Les plus grandes entreprises allemandes continuent de réduire leurs effectifs et paient cher le départ de leurs employés. Comme le rapporte le Handelsblatt, les entreprises du Dax ont dépensé à elles seules environ six milliards d'euros en restructurations au cours des neuf premiers mois de 2025. Depuis le début de 2024, les coûts se sont élevés à plus de 16 milliards d'euros. Principaux postes: indemnités de départ et régimes de préretraite, parfois à hauteur de six chiffres.
FABIAN SOMMER / KEYSTONE
Volkswagen est particulièrement actif: les cadres ayant une longue ancienneté reçoivent des indemnités de plusieurs centaines de milliers d'euros. Un exemple de calcul montre qu'un chef de sous-division de 50 ans avec un salaire mensuel de 9 000 euros et plus de 20 ans dans l'entreprise peut atteindre 400 000 euros. Même aux niveaux de rémunération inférieurs, dix ou vingt ans d'ancienneté peuvent encore rapporter jusqu'à 100 000 euros.
Mercedes poursuit également une réduction d'effectifs à grande échelle: environ 40 000 employés se sont vus proposer un programme d'indemnités de départ, 4 000 l'ont déjà accepté. Ceux qui ont décidé de quitter l'entreprise avant la fin juillet 2025 ont pu recevoir des primes particulièrement élevées. Selon le calcul du « Handelsblatt », un chef d'équipe de 55 ans avec 30 années de carrière a reçu une indemnité d'environ un demi-million d'euros.

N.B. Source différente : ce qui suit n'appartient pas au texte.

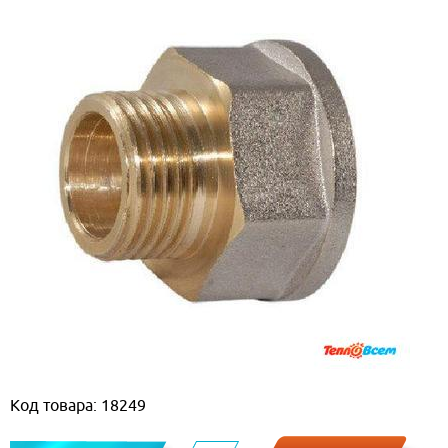
Код товара: 18249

Le groupe pharmaceutique et chimique Bayer a mis en place un modèle similaire - y compris la prime dite « de sprinteur »: ceux qui se décident rapidement à partir reçoivent plus d'argent. Avec 35 ans d'ancienneté, il est possible de recevoir jusqu'à 52,5 mois de salaire, soit 420 000 euros pour un revenu de 8 000 euros. Alternativement, l'indemnité peut être perçue sur six ans en versements mensuels si les conditions d'éligibilité pour une retraite anticipée sont remplies.
En arrière-plan se trouve la conjoncture économique toujours faible. Le baromètre de l'emploi a chuté à 92,5 points en novembre – une nouvelle baisse.